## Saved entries
════
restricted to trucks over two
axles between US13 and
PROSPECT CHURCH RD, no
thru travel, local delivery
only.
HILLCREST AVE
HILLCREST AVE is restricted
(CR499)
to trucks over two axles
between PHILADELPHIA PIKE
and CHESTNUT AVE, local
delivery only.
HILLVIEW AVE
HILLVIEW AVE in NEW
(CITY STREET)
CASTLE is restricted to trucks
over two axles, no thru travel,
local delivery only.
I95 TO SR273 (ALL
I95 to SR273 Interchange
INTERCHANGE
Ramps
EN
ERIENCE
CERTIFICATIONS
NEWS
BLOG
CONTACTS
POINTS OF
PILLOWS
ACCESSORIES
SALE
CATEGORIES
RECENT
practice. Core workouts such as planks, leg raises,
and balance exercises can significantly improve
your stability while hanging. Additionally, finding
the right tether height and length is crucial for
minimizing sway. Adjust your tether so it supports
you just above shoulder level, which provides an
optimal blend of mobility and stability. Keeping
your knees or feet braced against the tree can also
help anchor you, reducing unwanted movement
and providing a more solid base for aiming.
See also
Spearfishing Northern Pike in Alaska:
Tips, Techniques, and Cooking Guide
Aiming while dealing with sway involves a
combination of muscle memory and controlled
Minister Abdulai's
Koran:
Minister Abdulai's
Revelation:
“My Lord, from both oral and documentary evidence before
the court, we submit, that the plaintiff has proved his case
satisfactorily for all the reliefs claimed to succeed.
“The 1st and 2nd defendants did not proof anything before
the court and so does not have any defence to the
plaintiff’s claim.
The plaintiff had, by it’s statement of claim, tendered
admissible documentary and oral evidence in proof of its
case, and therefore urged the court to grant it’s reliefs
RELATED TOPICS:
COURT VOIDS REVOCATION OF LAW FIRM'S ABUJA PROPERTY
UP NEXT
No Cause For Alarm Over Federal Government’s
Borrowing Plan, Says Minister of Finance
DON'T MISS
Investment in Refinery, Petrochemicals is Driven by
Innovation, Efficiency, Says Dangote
════
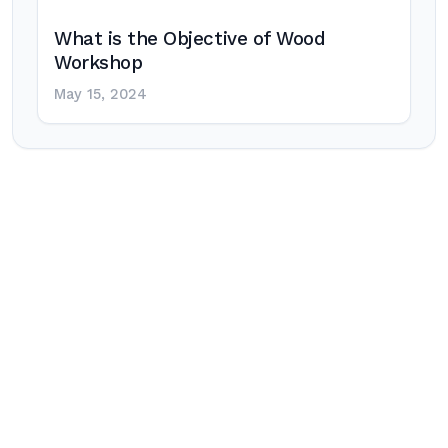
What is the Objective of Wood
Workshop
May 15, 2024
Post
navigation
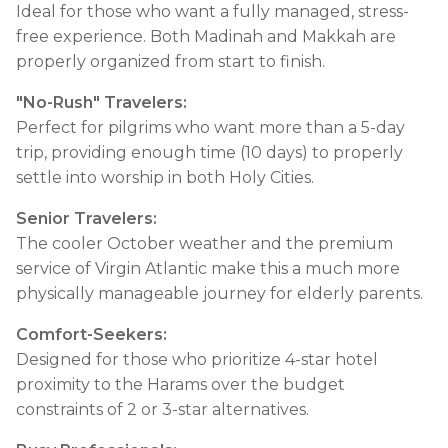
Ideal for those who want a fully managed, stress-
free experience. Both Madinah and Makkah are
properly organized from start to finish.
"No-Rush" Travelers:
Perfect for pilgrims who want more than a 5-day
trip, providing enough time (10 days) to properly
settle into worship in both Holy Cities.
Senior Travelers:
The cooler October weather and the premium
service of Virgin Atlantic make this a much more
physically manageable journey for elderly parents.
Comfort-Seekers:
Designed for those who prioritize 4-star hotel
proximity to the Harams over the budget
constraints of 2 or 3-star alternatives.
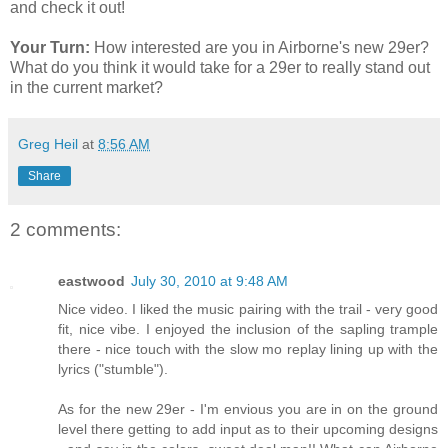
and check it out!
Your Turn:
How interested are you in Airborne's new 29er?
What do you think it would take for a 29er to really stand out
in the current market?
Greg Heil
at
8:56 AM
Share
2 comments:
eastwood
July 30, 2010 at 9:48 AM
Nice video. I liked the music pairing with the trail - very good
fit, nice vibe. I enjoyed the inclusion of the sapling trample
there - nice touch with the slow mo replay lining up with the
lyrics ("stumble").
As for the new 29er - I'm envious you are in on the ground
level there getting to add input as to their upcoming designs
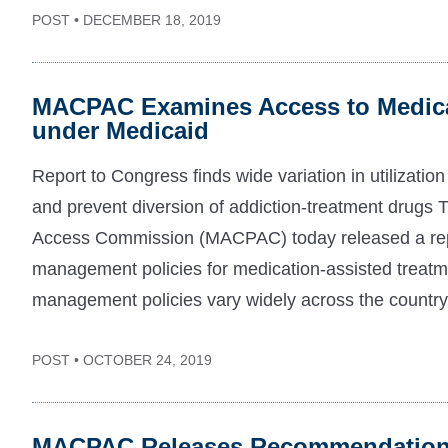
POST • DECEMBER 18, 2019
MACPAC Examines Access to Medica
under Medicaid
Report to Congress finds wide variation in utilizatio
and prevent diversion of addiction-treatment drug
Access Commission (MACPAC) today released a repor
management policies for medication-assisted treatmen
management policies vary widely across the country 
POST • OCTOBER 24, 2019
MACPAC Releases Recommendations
════
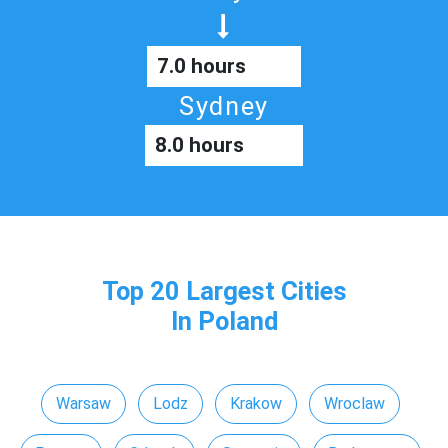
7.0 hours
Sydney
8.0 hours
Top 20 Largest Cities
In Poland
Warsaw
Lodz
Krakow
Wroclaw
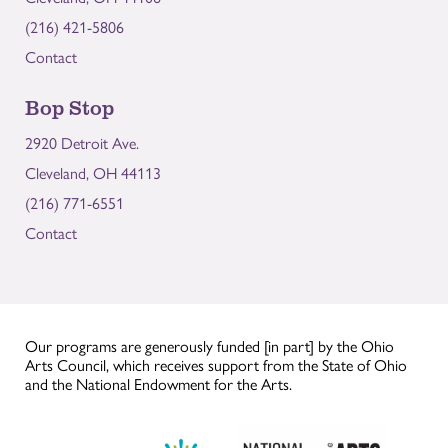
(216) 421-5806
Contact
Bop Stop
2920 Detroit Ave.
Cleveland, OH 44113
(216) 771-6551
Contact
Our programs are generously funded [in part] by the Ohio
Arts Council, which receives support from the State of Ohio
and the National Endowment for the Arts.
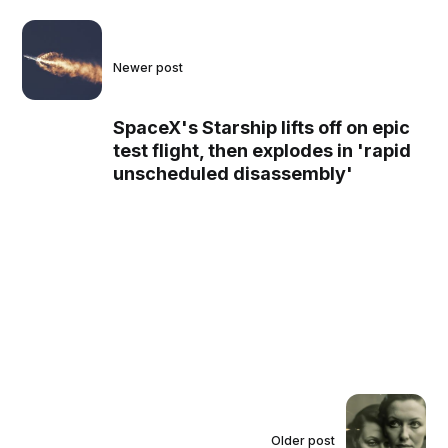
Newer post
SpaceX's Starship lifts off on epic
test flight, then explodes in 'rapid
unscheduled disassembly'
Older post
════
## Exercise instructions
Taking the line with "MACPAC Examines Access to Medica" as the first and the line with "MACPAC Releases Recommendations" as the last, retype that stretch of the data above exactly, with no other lines.

## Solution to this exercise
MACPAC Examines Access to Medica
under Medicaid
Report to Congress finds wide variation in utilizatio
and prevent diversion of addiction-treatment drug
Access Commission (MACPAC) today released a repor
management policies for medication-assisted treatmen
management policies vary widely across the country 
POST • OCTOBER 24, 2019
MACPAC Releases Recommendations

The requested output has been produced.